Records from a collection:
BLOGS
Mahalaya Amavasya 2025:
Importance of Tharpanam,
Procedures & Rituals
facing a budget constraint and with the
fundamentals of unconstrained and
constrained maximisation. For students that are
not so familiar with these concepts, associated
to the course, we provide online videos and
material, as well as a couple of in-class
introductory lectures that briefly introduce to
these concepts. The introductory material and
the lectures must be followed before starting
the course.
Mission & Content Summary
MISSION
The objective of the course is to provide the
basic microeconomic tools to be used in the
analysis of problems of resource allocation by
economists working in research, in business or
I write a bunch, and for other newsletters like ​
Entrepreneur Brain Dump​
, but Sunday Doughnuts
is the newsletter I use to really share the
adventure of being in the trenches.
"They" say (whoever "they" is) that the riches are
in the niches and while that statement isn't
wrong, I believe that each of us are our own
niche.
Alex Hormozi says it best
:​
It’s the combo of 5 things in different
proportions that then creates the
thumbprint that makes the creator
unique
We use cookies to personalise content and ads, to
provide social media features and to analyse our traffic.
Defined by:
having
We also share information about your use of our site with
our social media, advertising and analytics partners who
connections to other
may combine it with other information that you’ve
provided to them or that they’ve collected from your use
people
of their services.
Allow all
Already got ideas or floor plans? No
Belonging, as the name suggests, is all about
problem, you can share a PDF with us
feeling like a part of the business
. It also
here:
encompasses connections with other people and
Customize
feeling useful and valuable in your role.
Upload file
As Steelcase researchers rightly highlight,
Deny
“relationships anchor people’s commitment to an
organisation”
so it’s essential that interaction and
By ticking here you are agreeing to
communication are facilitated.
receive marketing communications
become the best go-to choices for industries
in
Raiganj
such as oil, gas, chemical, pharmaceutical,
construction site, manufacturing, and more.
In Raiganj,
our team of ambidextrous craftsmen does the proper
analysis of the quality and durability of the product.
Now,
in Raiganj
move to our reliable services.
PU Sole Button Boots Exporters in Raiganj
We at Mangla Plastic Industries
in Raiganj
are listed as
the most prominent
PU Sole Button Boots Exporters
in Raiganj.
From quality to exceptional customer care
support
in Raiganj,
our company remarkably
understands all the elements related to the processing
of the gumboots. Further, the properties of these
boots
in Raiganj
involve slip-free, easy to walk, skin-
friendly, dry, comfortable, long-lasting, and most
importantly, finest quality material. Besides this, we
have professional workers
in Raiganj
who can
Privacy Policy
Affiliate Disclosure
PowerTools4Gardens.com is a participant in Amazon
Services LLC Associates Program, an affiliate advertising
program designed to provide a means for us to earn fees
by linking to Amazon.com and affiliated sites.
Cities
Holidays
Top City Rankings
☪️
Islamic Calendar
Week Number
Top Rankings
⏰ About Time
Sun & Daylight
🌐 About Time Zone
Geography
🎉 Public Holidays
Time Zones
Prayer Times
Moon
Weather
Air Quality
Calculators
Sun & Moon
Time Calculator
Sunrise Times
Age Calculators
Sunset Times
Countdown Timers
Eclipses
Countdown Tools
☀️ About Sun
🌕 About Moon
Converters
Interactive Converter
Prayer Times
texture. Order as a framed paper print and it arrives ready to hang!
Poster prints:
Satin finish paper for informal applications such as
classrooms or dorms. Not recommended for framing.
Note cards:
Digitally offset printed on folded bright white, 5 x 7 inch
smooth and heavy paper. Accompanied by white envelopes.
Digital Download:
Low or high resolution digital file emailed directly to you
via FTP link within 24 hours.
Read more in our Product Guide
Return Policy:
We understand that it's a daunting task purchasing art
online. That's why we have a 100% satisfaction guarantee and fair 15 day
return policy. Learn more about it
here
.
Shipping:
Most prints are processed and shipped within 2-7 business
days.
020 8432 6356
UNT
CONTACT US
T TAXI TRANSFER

» What you need to do: What is the number of lines above that contain the word "people"? Answer with that number only.

» Solved problem: 3